Em outubro, o Ministério Federal da Defesa da Alemanha lançou o projeto “Escudo do Céu Europeu”, que se baseia nos sistemas antiaéreos alemães Iris-T, da Diehl, para defesa de curto alcance; Patriot PAC-3MSE, fabricado pela Raytheon dos Estados Unidos, e Arrow 3, do consórcio Israel Aerospace Industries-Boeing. Somadas, as duas compras no estrangeiro chegam a mais de US$ 5 bilhões. O contrato foi firmado apesar das limitações apresentadas no conflito com a Rússia pelas baterias de Patriot cedidas à Ucrânia e responsáveis pela defesa de Kyiv e Kharkiv.

Outro projeto muito contestado pelos sindicatos alemães foi a aquisição de 35 caças furtivos Lockheed-Martin F-35A Lightning II norte-americanos ao preço de US$ 8 bilhões. O acordo inclui um pacote abrangente de motores, equipamento de missão específico, peças sobressalentes e de reposição, suporte técnico e logístico, treinamento e armamento. As organizações de classe preferiam a aquisição de mais caças Eurofighter Typhoon Tranche 3 pela Força Aérea alemã (Luftwaffe).

O governo alegou que a compra seria para cobrir um perfil específico que já é atendido pelo F-35A: penetrar o espaço aéreo inimigo transportando bombas nucleares táticas B61 norte-americanas. Os Eurofighter necessitariam de uma adaptação cara e de um processo de homologação longo que não atenderia os prazos exíguos devido a desativação dos caças-bombardeiros Panavia Tornado, adquiridos na década de 1970.

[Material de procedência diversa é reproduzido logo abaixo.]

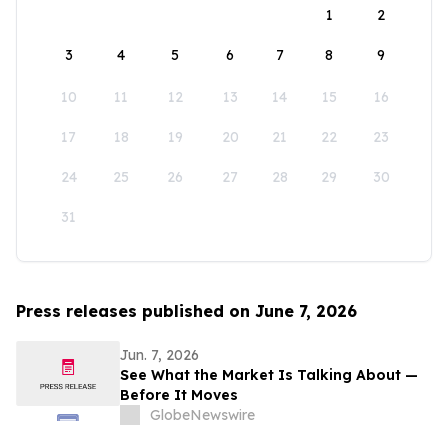
1
2
3
4
5
6
7
8
9
10
11
12
13
14
15
16
17
18
19
20
21
22
23
24
25
26
27
28
29
30
31
Press releases published on June 7, 2026
Jun. 7, 2026
See What the Market Is Talking About —
Before It Moves
GlobeNewswire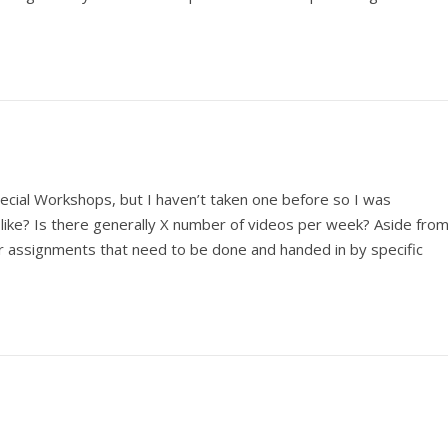
pecial Workshops, but I haven’t taken one before so I was
ike? Is there generally X number of videos per week? Aside fro
er assignments that need to be done and handed in by specific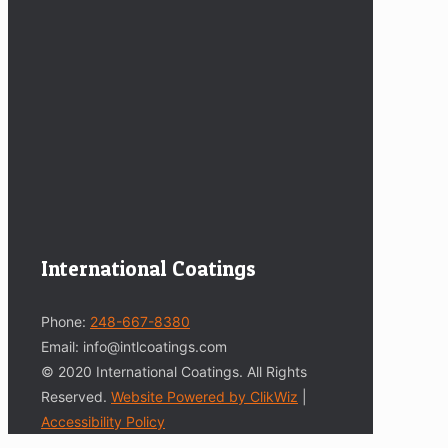
International Coatings
Phone:
248-667-8380
Email: info@intlcoatings.com
© 2020 International Coatings. All Rights
Reserved.
Website Powered by ClikWiz
|
Accessibility Policy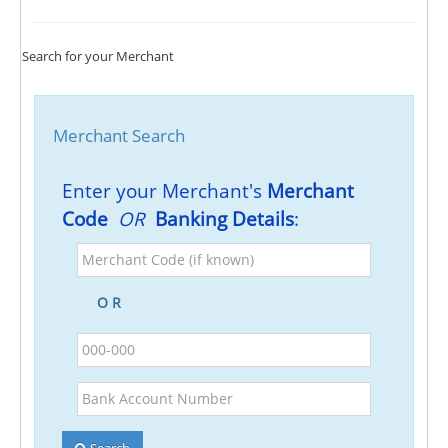
Search for your Merchant
Merchant Search
Enter your Merchant's
Merchant
Code
OR
Banking Details
:
Merchant
Code
(if
O R
known)
BSB
Bank
Account
Number
Search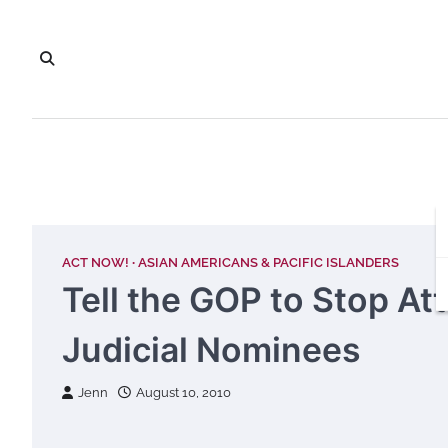
Skip
to
content
ACT NOW!
ASIAN AMERICANS & PACIFIC ISLANDERS
Tell the GOP to Stop At
Judicial Nominees
Jenn
August 10, 2010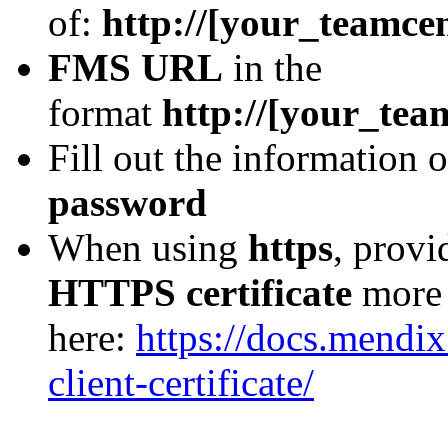
of:
http://[your_teamcen
FMS URL
in the
format
http://[your_tea
Fill out the information
password
When using
https
, prov
HTTPS certificate
more 
here:
https://docs.mendix
client-certificate/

Como pedra angular para a interoperabilidade com a OTAN, o F-35 seria o único caça de 5ª geração disponível para fortalecer a capacidade operacional da Alemanha com aliados. E ofereceria melhorias de conectividade com o restante da frota europeia do modelo, que pode chegar a 550 aviões.

Estes investimentos militares fora do país sem uma justificativa razoável — a ameaça russa não é palpável — já começaram a gerar protestos. Neste ano, a produção industrial da Alemanha encolheu seis meses seguidos, segundo consecutivo, informou a Destatis, a agência de estatísticas alemã, em uma indicação de que o setor continua sob forte pressão em um quadro de recessão. Colaboram para isto as altas taxas de juros e a queda do consumo devido à inflação.

Aliado interesseiro

Com a imposição de sanções contra a Federação Russa, instigadas pela Casa Branca, o que reduziu as exportações alemãs, as empresas alemãs começaram a migrar para os Estados Unidos. Hoje cerca de 5,6 mil delas investem no mercado estadunidense, segundo dados da Câmara Americana de Comércio na Alemanha (AmCham Germany). Isto representa um volume de investimento de quase US$ 650 bilhões (dados de setembro de 2022). E não são apenas grandes grupos empresariais como Siemens, Volkswagen e Linde que desejam fortalecer sua presença nos EUA — em parte até mesmo construindo instalações de produção completamente novas por lá.

Este quadro desfavorável à Alemanha é reforçado por subsídios como a Lei de Redução da Inflação (IRA, na sigla em inglês), um programa multibilionário de subsídios liderado pelo presidente Joe Biden, de aproximadamente, US$ 430 bilhões, US$ 370 bilhões destinados à promoção de tecnologias de baixo carbono (equipamentos, sistemas e recursos que têm como objetivo reduzir a emissão de gases de efeito de estufa) e segurança energética.

Esses subsídios e abatimentos fiscais estão vinculados à condição de que as empresas que se beneficiam deles usem produtos americanos ou produzam diretamente nos Estados Unidos Do ponto de vista americano, produtos primários de países com os quais os EUA têm um acordo de livre comércio — como México e Canadá — também estão incluídos.

Como resultado dos planos do governo estadunidense no âmbito do IRA, já existem atrasos e ameaças de paralisação de fábricas de baterias para carros elétricos na Alemanha — é por exemplo, o caso da Tesla, em Grünheide, perto de Berlim, e da empresa sueca Northvolt, que tinha planos de construir uma fábrica em Heide, no estado alemão de Schleswig-Holstein, e agora provavelmente vai investir primeiro em território americano.

Em suma: investir em equipamento militar em um quadro recessivo e inflacionário não é sensato, principalmente quando o maior aliado, os Estados Unidos, além de lucrar com a exportação de energia ainda se fortalece roubando empresas e empregos. Para piorar, criar um inimigo imaginário nunca foi uma boa política. O resultado sempre gerou conflitos, o que não beneficiaria a Europa.